1. This action is responsive to an amendment to application 09/669,680 filed on 06/22/2004. 

2. Claims 1-29 are pending in the case. Claims 1, 8, 15, 20, and 23 are independent claims. 
Claim 30 has been cancelled. Claims 1 and 23-29 have been amended. 

Claim Rejections - 35 USC § 103 
The following is a quotation of 35 U.S.C. 103(a) which forms the basis for all 
obviousness rejections set forth in this Office action: 

(a) A patent may not be obtained though the invention is not identically disclosed or described as set forth in 
section 102 of this title, if the differences between the subject matter sought to be patented and the prior art are 
such that the subject matter as a whole would have been obvious at the time the invention was made to a person 
having ordinary skill in the art to which said subject matter pertains. Patentability shall not be negatived by the 
manner in which the invention was made. 

3 Claims 1-30 are rejected under 35 U.S.C. 103(a) as being unpatentable over Lantrip 
et al. (USPN 6,298,174 Bl— filing date 10/15/1999), hereinafter Lantrip, further in 
view of Ruocco et al. (USPN 5,864,855— filing date 2/26/1996), hereinafter Ruocco. 

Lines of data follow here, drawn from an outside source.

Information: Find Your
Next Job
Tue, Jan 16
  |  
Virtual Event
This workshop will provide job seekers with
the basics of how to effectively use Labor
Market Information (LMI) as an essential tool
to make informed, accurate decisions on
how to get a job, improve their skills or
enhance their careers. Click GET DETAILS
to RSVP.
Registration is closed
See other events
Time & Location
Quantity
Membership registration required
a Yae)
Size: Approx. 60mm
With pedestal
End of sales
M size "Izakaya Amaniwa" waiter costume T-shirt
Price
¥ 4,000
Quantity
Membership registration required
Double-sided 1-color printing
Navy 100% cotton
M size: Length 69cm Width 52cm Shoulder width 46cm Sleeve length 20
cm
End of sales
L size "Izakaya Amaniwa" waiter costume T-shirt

4. Regarding independent claim 1, Lantrip discloses a method of clustering documents in 
datasets (in col 2, lines 39-42, document vectors are arranged into clusters) comprising: 
clustering first documents in a first dataset to produce first document classes; (in col. 2, 
lines 39-42, document vectors are arranged into clusters), and creating centroid seeds 
based on said first document classes (in col. 2, lines 43-45, the invention finds centroids). 
However, Lantrip fails to disclose clustering second documents in a second dataset using 
said centroid seeds. However, in col. 14, lines 10-45 of Ruocco, Ruocco discloses in the 
claim processing in parallel second datasets based on cluster information from previous 
cluster vectors (see col. 14, lines 28-30) in order to gain the benefit of information from 
previous clusters to improve analysis of subsequent datasets. It would have been obvious 



Application/Control Number: 09/669,680 Page 3 

Art Unit: 2178 

to one of ordinary skill in the art at the time of the invention to use the information 
contained in the centroid seeds from Lantrip for subsequent datasets as in Ruocco in 
order to improve analysis of subsequent datasets. 

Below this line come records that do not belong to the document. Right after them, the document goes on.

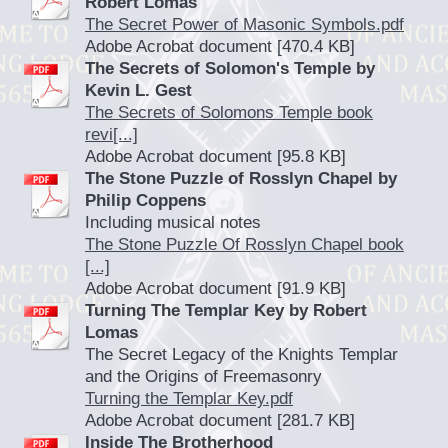
Robert Lomas
The Secret Power of Masonic Symbols.pdf
Adobe Acrobat document [470.4 KB]
The Secrets of Solomon's Temple by
Kevin L. Gest
The Secrets of Solomons Temple book
revi[...]
Adobe Acrobat document [95.8 KB]
The Stone Puzzle of Rosslyn Chapel by
Philip Coppens
Including musical notes
The Stone Puzzle Of Rosslyn Chapel book
[...]
Adobe Acrobat document [91.9 KB]
Turning The Templar Key by Robert
Lomas
The Secret Legacy of the Knights Templar
and the Origins of Freemasonry
Turning the Templar Key.pdf
Adobe Acrobat document [281.7 KB]
Inside The Brotherhood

5. Regarding dependent claim 2, Lantrip and Ruocco fail to disclose that said first dataset 
and said second dataset are related. However, it was notoriously well known in the art at 
the time of the invention that if one intends to process a dataset based on the results of 
previously processing another dataset, the datasets should be related in order for the 
results to be meaningful. It would have been obvious to one of ordinary skill in the art at 
the time of the invention to have the first and second dataset be related in order for the 
results to be meaningful 

6. Regarding dependent claim 3, Lantrip discloses that the clustering of said first 
documents in said first dataset comprises: forming a first dictionary of most common 
words in said first dataset (in col. 2, lines 30-40, Lantrip creates a database based on the 
dataset, which would include the common words); generating a first vector space model 
by counting, for each word in said first dictionary, a number of said first documents in 
which said word occurs (in col. 2, lines 35-42, Lantrip creates a vector space model); and 
clustering said first documents in said first dataset based on said first vector space model 
(in col. 2, lines 39-42, Lantrip carries out clustering). 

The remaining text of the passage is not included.